Published 9:25 am Wednesday, March 11, 2020
What is in a name? Throughout Carter County we have interesting names for communities, streets, roads, rivers and creeks.
We have the Nolichucky, the Watauga, and the Doe rivers. We have roads such as Bear Cage Road, Bluegrass Road, Blacksnake Hollow, Copperhead Road, Hawk Street, Lovers Lane, River Bottom Road and Unaka Drive to name just a few.
We have Unaka, Happy Valley, Hampton, Pogy, Simerly Creek, Gap Creek and Tiger Creek for communities.
But have you ever wondered how these communities, rivers, lanes and roads got their names?

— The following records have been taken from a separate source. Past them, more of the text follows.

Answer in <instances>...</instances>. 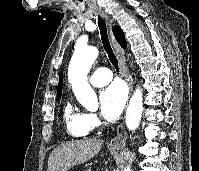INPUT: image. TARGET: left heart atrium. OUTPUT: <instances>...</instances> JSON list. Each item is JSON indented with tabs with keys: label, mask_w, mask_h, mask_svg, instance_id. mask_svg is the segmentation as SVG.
Masks as SVG:
<instances>
[{
	"label": "left heart atrium",
	"mask_w": 199,
	"mask_h": 171,
	"mask_svg": "<svg viewBox=\"0 0 199 171\" xmlns=\"http://www.w3.org/2000/svg\"><path fill=\"white\" fill-rule=\"evenodd\" d=\"M127 100L124 85L114 82L100 93L101 113L109 121H113L121 114Z\"/></svg>",
	"instance_id": "39dd6f15"
}]
</instances>
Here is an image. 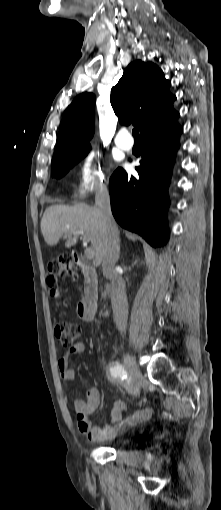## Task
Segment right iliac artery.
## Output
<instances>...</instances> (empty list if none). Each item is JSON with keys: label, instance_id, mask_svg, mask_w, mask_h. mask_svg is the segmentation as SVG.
<instances>
[{"label": "right iliac artery", "instance_id": "1", "mask_svg": "<svg viewBox=\"0 0 221 510\" xmlns=\"http://www.w3.org/2000/svg\"><path fill=\"white\" fill-rule=\"evenodd\" d=\"M110 374L112 375V377L118 378L120 380H124L127 378L126 370L118 362H114L113 365L110 367Z\"/></svg>", "mask_w": 221, "mask_h": 510}]
</instances>
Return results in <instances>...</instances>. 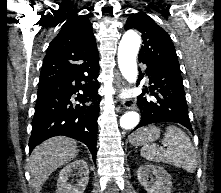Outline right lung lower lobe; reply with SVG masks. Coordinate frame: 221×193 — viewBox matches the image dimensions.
<instances>
[{
	"label": "right lung lower lobe",
	"mask_w": 221,
	"mask_h": 193,
	"mask_svg": "<svg viewBox=\"0 0 221 193\" xmlns=\"http://www.w3.org/2000/svg\"><path fill=\"white\" fill-rule=\"evenodd\" d=\"M99 64L96 63L85 74L55 81L39 87L32 132L29 140L30 152L35 146L48 138L65 135L77 139L89 148L94 162L96 161L97 119L99 101L97 90ZM94 80V81H92ZM85 83L82 84L81 82ZM78 94L80 103L92 101L91 106H73L71 96Z\"/></svg>",
	"instance_id": "98d812e1"
}]
</instances>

It is simple and easy to understand how some of these got their names, such as 1st Street or Spruce Lane. Others are named after people, such as Jenkins Hollow, Roy Garland Road or Norman Jones Road. But many of the others have an interesting story behind them.
For example, let’s look at a little road between Hampton and Roan Mountain called Bear Cage Road. The story goes that a man named Coon Miller owned a store at the intersection of this road and Highway 19E. The same building is now occupied by the Farmer’s Exchange farm and hardware store.

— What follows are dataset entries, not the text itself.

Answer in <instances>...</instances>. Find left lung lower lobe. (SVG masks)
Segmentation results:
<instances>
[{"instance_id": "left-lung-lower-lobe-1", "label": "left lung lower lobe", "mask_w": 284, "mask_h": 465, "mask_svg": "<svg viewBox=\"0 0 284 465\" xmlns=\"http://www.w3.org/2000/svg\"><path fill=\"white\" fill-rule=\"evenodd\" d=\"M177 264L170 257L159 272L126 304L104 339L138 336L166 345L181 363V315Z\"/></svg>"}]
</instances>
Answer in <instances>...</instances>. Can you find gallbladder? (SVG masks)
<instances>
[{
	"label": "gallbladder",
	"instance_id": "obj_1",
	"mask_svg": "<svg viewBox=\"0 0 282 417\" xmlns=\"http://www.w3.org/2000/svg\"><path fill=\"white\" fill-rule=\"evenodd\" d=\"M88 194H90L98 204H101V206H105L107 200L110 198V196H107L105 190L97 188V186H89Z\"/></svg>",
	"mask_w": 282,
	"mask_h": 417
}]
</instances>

To draw in more customers, Miller put a live black bear in a cage on the front porch of the store as a tourist attraction. He even bottled a special drink that folks could give to the bear, and the bear would drink it.
It is said the bear would pick up the bottle with its paws and drink every drop of his special drink. Miller’s drink was nothing except Kool Aid with a lot of sugar in it, but the little gimmick worked and he made a small fortune off of the tourists and the locals who came to see and feed the bear. The road was later named after Coon Miller and his bear, and it became Bear Cage Road.

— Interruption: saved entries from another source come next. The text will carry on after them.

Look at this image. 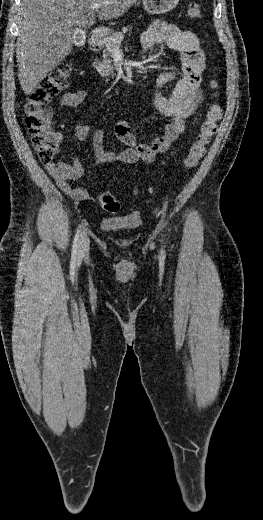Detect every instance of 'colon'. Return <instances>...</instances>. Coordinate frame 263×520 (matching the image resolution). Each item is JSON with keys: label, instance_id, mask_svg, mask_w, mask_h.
<instances>
[{"label": "colon", "instance_id": "5ec220e1", "mask_svg": "<svg viewBox=\"0 0 263 520\" xmlns=\"http://www.w3.org/2000/svg\"><path fill=\"white\" fill-rule=\"evenodd\" d=\"M186 15L190 20H199L201 18L200 7L196 3H191L187 8ZM70 73L71 67L68 64L63 63L55 67L29 94L24 106L25 126L39 159L44 163L51 162L59 148V141L50 129L51 110L49 103L60 91L66 88ZM210 86L212 96L216 100L208 105L196 139L183 161L184 166L188 169L194 168L203 157L222 117V107L217 100L218 82L214 80ZM99 201L102 208L107 212L116 213L120 210V201L109 193L101 194Z\"/></svg>", "mask_w": 263, "mask_h": 520}]
</instances>
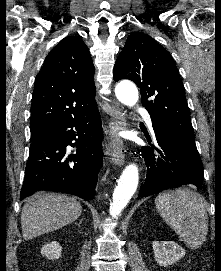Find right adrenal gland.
Returning <instances> with one entry per match:
<instances>
[{"label": "right adrenal gland", "instance_id": "obj_1", "mask_svg": "<svg viewBox=\"0 0 221 271\" xmlns=\"http://www.w3.org/2000/svg\"><path fill=\"white\" fill-rule=\"evenodd\" d=\"M80 223H82V219H80L79 223H77V225H79V227H80Z\"/></svg>", "mask_w": 221, "mask_h": 271}]
</instances>
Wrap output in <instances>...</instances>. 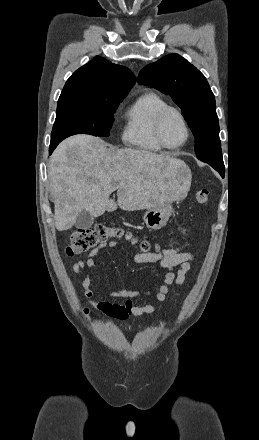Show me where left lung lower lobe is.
<instances>
[{
    "instance_id": "left-lung-lower-lobe-1",
    "label": "left lung lower lobe",
    "mask_w": 259,
    "mask_h": 440,
    "mask_svg": "<svg viewBox=\"0 0 259 440\" xmlns=\"http://www.w3.org/2000/svg\"><path fill=\"white\" fill-rule=\"evenodd\" d=\"M218 172L221 174L222 177H224L225 174V169L223 168H218Z\"/></svg>"
}]
</instances>
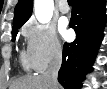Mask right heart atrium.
Returning a JSON list of instances; mask_svg holds the SVG:
<instances>
[{"instance_id": "d8ad5b80", "label": "right heart atrium", "mask_w": 107, "mask_h": 89, "mask_svg": "<svg viewBox=\"0 0 107 89\" xmlns=\"http://www.w3.org/2000/svg\"><path fill=\"white\" fill-rule=\"evenodd\" d=\"M23 35L27 44V55L35 71L42 72L60 60L62 45L51 26L29 22L23 28Z\"/></svg>"}]
</instances>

Other names, especially for rivers, came to us because of the Indians that lived here before us. For example, the Watauga River was named after an Indian word meaning “beautiful water” or another Indian phrase meaning “the land beyond.”
The Nolichucky River gets its name from a Cherokee word meaning “spruce tree place” or “rushing water.” We are not sure which meaning is correct.
Community names are interesting as well. Hampton, Tennessee, for example, was founded in the 1860s by Elijah Simerly, the same man who gave Simerly Creek its name. He named Hampton, Tennessee after his wife, Mary Hampton.
One curious fact about this is that Mary Hampton’s father was one of the first settlers to Roan Mountain and gave Hampton Creek, Sugar Hollow and Heaton Creek their names.
Finally, we have the community and mountains of the Unaka. Unaka is a Cherokee word for “white.”
It is said that before the American Chestnut trees died out in the great Chestnut Blight that one in four trees in the mountains of the Unaka was an American Chestnut tree. In the springtime, their white blooms turned the entire mountain white, and that is why the Cherokee called the area Unaka or “white.”
Names help identify us as a community and often are a source of pride. Research the name of your community, and you might find some surprises hidden in a name.